Task requirements: In this exercise, write out the data word for word and leave every image out.

Record excerpts:
*** Begin section ***

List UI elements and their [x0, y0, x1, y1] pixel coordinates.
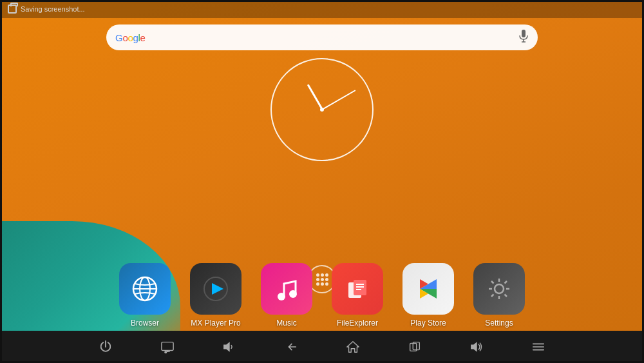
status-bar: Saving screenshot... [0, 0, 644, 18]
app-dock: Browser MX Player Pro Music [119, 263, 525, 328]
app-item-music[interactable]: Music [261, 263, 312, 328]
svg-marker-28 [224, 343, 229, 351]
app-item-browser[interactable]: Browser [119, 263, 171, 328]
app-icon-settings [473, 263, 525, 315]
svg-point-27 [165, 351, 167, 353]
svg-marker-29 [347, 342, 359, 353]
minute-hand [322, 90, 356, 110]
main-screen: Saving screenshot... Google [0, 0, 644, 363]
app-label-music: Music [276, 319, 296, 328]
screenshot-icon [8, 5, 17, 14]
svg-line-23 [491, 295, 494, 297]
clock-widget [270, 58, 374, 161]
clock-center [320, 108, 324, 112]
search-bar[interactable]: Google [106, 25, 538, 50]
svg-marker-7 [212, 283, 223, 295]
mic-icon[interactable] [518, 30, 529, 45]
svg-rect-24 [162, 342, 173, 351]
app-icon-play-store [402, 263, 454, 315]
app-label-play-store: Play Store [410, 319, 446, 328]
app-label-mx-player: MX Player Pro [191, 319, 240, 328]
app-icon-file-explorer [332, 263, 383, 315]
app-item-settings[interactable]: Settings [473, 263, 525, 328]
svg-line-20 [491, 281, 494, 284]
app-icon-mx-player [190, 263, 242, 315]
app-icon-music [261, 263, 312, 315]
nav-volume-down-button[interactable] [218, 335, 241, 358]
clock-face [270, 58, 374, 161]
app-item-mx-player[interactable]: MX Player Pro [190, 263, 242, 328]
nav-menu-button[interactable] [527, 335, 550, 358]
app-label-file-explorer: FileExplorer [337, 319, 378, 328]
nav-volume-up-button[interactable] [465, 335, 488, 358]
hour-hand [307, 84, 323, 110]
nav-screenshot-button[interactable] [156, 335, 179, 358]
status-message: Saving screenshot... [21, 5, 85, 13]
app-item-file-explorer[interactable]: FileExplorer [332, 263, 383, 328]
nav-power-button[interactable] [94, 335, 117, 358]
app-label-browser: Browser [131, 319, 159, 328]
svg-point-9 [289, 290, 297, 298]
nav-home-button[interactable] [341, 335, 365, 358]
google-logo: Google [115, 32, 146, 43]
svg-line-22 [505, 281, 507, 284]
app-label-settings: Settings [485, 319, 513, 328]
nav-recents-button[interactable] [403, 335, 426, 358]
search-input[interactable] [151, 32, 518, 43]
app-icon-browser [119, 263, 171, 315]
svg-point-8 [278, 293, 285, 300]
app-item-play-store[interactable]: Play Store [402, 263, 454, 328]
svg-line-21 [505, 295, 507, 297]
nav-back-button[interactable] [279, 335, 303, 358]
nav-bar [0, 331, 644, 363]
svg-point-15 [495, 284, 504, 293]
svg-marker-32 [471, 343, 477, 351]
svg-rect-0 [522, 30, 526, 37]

*** End section ***

Response:
List UI elements and their [x0, y0, x1, y1] pixel coordinates.
status-bar: Saving screenshot... [0, 0, 644, 18]
app-dock: Browser MX Player Pro Music [119, 263, 525, 328]
app-item-music[interactable]: Music [261, 263, 312, 328]
svg-marker-28 [224, 343, 229, 351]
app-item-browser[interactable]: Browser [119, 263, 171, 328]
app-icon-settings [473, 263, 525, 315]
svg-point-27 [165, 351, 167, 353]
svg-marker-29 [347, 342, 359, 353]
minute-hand [322, 90, 356, 110]
main-screen: Saving screenshot... Google [0, 0, 644, 363]
app-label-music: Music [276, 319, 296, 328]
screenshot-icon [8, 5, 17, 14]
svg-line-23 [491, 295, 494, 297]
clock-widget [270, 58, 374, 161]
clock-center [320, 108, 324, 112]
search-bar[interactable]: Google [106, 25, 538, 50]
svg-marker-7 [212, 283, 223, 295]
mic-icon[interactable] [518, 30, 529, 45]
svg-rect-24 [162, 342, 173, 351]
app-icon-play-store [402, 263, 454, 315]
app-label-play-store: Play Store [410, 319, 446, 328]
app-label-mx-player: MX Player Pro [191, 319, 240, 328]
app-icon-file-explorer [332, 263, 383, 315]
app-item-settings[interactable]: Settings [473, 263, 525, 328]
svg-line-20 [491, 281, 494, 284]
app-icon-mx-player [190, 263, 242, 315]
app-icon-music [261, 263, 312, 315]
nav-volume-down-button[interactable] [218, 335, 241, 358]
clock-face [270, 58, 374, 161]
app-item-mx-player[interactable]: MX Player Pro [190, 263, 242, 328]
nav-menu-button[interactable] [527, 335, 550, 358]
app-label-file-explorer: FileExplorer [337, 319, 378, 328]
nav-volume-up-button[interactable] [465, 335, 488, 358]
hour-hand [307, 84, 323, 110]
nav-screenshot-button[interactable] [156, 335, 179, 358]
status-message: Saving screenshot... [21, 5, 85, 13]
app-item-file-explorer[interactable]: FileExplorer [332, 263, 383, 328]
nav-power-button[interactable] [94, 335, 117, 358]
app-label-browser: Browser [131, 319, 159, 328]
svg-point-9 [289, 290, 297, 298]
nav-home-button[interactable] [341, 335, 365, 358]
google-logo: Google [115, 32, 146, 43]
svg-line-22 [505, 281, 507, 284]
app-label-settings: Settings [485, 319, 513, 328]
nav-recents-button[interactable] [403, 335, 426, 358]
search-input[interactable] [151, 32, 518, 43]
app-icon-browser [119, 263, 171, 315]
svg-point-8 [278, 293, 285, 300]
app-item-play-store[interactable]: Play Store [402, 263, 454, 328]
svg-line-21 [505, 295, 507, 297]
nav-back-button[interactable] [279, 335, 303, 358]
nav-bar [0, 331, 644, 363]
svg-point-15 [495, 284, 504, 293]
svg-marker-32 [471, 343, 477, 351]
svg-rect-0 [522, 30, 526, 37]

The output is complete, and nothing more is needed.